ASSIGNMENT:
Below are some records. Output the lines from the first one through the line that holds "충분한 수면은 신체 기능을 회복하고, 호르몬 균형을 유지하는", exactly as written, with no pictures.
[[ MATERIAL SHOWN, beginning ]]
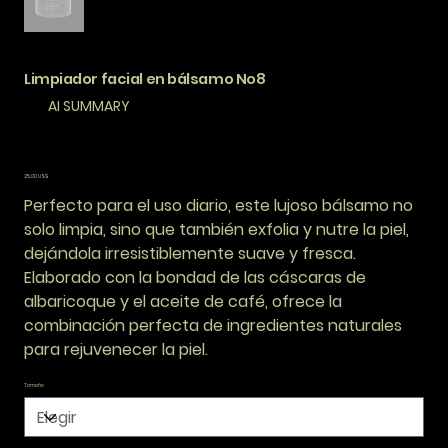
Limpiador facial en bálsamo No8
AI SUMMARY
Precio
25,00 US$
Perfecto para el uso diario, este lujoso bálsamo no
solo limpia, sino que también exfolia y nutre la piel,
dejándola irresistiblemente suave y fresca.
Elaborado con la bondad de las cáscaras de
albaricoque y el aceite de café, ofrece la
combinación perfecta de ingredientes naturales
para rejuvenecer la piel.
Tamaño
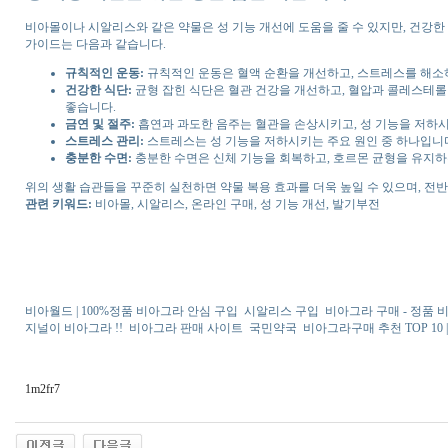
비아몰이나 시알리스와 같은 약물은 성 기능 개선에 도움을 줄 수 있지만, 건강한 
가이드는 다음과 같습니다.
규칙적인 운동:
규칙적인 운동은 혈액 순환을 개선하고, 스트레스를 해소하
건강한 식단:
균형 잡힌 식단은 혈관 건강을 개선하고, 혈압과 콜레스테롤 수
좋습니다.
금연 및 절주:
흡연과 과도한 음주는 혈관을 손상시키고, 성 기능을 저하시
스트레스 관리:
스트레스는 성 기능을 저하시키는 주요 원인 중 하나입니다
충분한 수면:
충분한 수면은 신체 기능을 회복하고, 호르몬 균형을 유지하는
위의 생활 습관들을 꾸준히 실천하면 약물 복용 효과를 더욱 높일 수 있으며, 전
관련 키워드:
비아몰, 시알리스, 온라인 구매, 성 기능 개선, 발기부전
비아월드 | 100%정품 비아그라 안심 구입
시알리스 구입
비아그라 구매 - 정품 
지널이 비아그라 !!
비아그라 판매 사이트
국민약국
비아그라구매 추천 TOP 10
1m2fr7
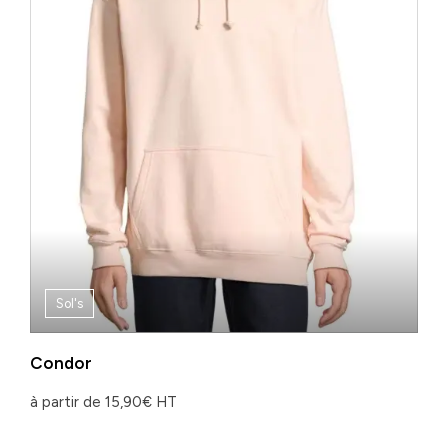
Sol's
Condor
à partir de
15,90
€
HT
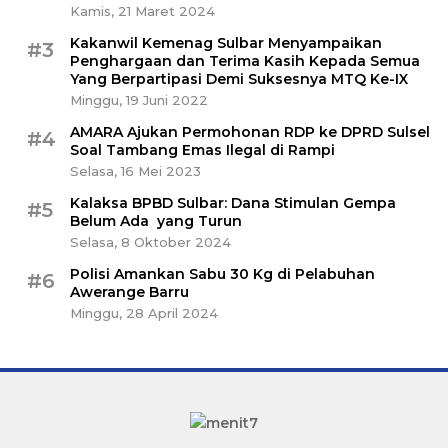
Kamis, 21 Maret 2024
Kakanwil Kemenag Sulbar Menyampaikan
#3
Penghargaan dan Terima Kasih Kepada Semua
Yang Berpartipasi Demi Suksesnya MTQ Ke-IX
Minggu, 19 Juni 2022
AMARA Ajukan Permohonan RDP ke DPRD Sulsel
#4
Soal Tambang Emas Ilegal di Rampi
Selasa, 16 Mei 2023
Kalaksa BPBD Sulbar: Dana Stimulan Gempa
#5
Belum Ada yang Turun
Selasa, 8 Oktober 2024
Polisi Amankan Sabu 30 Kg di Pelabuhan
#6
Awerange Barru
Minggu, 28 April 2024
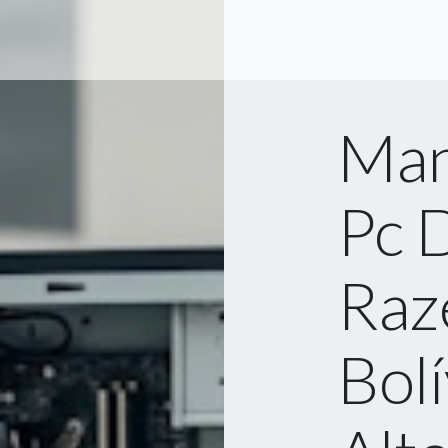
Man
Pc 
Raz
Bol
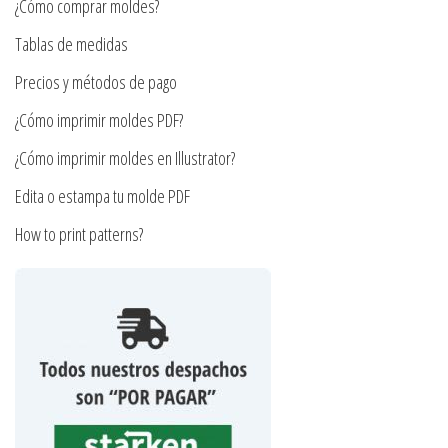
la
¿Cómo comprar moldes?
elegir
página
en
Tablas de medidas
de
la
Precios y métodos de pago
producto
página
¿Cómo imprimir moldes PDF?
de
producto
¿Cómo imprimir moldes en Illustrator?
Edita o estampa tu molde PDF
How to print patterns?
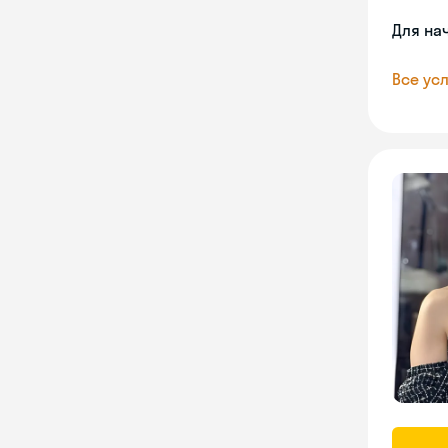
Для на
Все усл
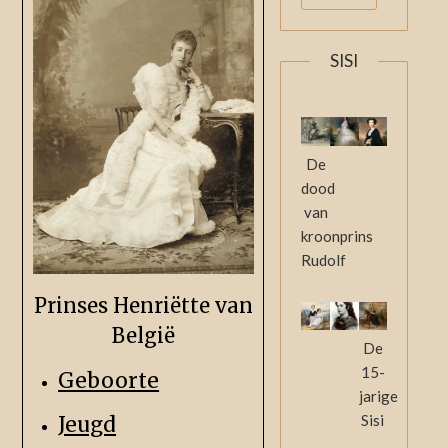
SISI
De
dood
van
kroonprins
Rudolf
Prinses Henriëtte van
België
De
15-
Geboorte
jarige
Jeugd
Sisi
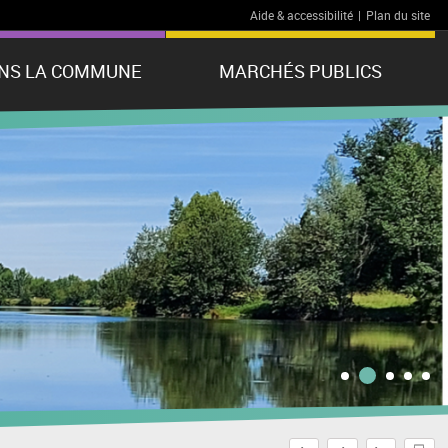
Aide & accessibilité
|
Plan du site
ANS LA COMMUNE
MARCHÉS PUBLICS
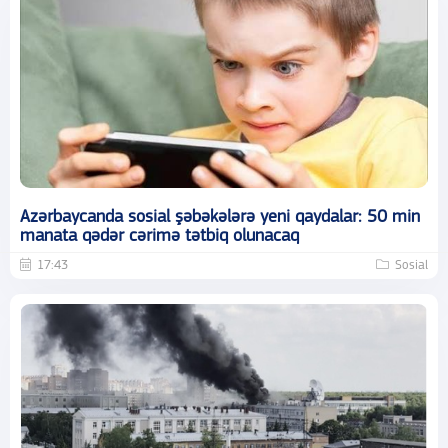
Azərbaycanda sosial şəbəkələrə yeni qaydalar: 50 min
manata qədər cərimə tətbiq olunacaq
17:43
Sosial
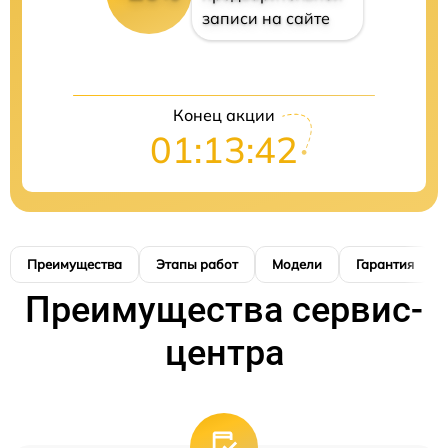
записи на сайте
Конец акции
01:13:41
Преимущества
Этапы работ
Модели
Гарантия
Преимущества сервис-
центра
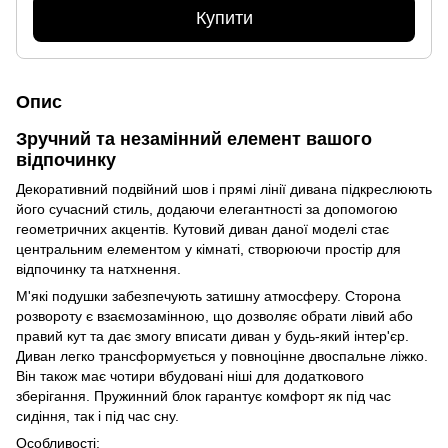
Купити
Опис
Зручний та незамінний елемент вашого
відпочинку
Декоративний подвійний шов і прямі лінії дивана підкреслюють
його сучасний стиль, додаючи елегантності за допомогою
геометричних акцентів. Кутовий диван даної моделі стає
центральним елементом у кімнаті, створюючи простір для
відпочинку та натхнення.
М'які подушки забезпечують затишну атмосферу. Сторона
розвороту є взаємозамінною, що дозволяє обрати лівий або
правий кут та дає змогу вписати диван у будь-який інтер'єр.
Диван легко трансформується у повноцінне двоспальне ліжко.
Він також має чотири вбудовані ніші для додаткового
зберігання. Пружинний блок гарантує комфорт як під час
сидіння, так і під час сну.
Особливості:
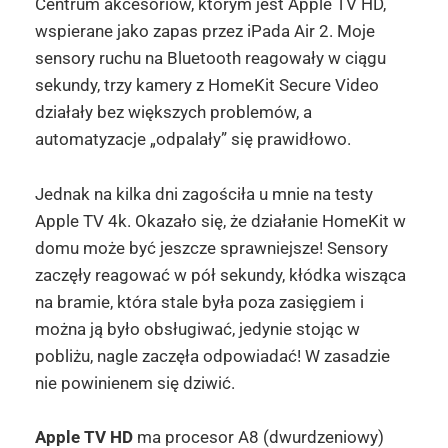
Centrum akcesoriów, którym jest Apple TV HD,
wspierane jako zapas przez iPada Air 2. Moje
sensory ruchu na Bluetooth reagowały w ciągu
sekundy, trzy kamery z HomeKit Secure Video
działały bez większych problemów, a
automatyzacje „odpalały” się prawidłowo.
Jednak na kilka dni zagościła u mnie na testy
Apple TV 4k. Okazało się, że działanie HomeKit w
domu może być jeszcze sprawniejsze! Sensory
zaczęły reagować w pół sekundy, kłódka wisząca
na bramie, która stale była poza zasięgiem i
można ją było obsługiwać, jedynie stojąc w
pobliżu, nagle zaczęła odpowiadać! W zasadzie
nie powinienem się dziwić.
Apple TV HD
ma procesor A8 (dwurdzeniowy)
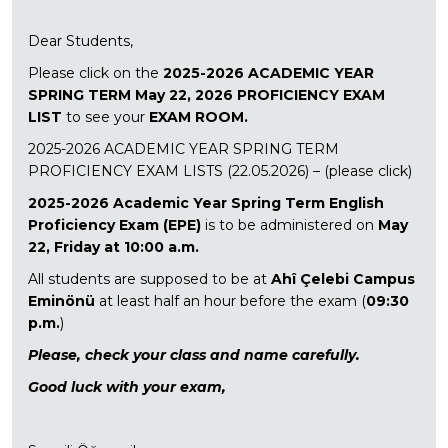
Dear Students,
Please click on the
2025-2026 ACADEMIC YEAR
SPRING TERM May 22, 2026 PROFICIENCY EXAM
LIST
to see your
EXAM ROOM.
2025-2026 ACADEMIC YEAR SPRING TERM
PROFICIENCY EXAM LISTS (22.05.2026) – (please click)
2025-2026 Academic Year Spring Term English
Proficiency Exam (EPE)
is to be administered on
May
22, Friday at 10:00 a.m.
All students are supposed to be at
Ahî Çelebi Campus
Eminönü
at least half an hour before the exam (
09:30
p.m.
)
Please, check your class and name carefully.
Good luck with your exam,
[[ MATERIAL SHOWN, end ]]
ANSWER TO THIS EXERCISE:
Limpiador facial en bálsamo No8
AI SUMMARY
Precio
25,00 US$
Perfecto para el uso diario, este lujoso bálsamo no
solo limpia, sino que también exfolia y nutre la piel,
dejándola irresistiblemente suave y fresca.
Elaborado con la bondad de las cáscaras de
albaricoque y el aceite de café, ofrece la
combinación perfecta de ingredientes naturales
para rejuvenecer la piel.
Tamaño
비아몰이나 시알리스와 같은 약물은 성 기능 개선에 도움을 줄 수 있지만, 건강한 
가이드는 다음과 같습니다.
규칙적인 운동:
규칙적인 운동은 혈액 순환을 개선하고, 스트레스를 해소하
건강한 식단:
균형 잡힌 식단은 혈관 건강을 개선하고, 혈압과 콜레스테롤 수
좋습니다.
금연 및 절주:
흡연과 과도한 음주는 혈관을 손상시키고, 성 기능을 저하시
스트레스 관리:
스트레스는 성 기능을 저하시키는 주요 원인 중 하나입니다
충분한 수면:
충분한 수면은 신체 기능을 회복하고, 호르몬 균형을 유지하는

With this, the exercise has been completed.